PROFESSIONALS talk of animals that understand training so well they eventually use it back on the trainer. My animal did the same. When the training techniques worked so beautifully, I couldn't resist telling my husband what I was up to. He wasn't offended, just amused. As I explained the techniques and terminology, he soaked it up. Far more than I realized.

Last fall, firmly in middle age, I learned that I needed braces. They were not only humiliating, but also excruciating. For weeks my gums, teeth, jaw and sinuses throbbed. I complained frequently and loudly. Scott assured me that I would become used to all the metal in my mouth. I did not.
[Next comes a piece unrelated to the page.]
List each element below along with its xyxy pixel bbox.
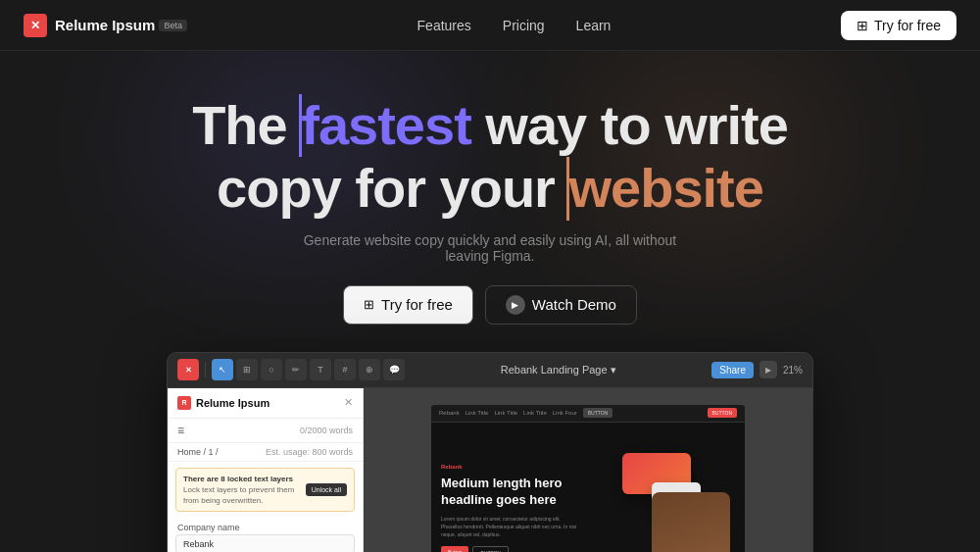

One morning, as I launched into yet another tirade about how uncomfortable I was, Scott just looked at me blankly. He didn't say a word or acknowledge my rant in any way, not even with a nod.

I quickly ran out of steam and started to walk away. Then I realized what was happening, and I turned and asked, "Are you giving me an L. R. S.?" Silence. "You are, aren't you?"

He finally smiled, but his L. R. S. has already done the trick. He'd begun to train me, the American wife.

What is LRS?

This actually bothers me less than the original, simply because the stereotype of "properly raised wife having to train her lower-status husband to act appropriately" is a VERY common social meme, whereas "husband training wife" is something I generally only see in the context of physical abuse (which, given the lack of violence, this obviously isn't).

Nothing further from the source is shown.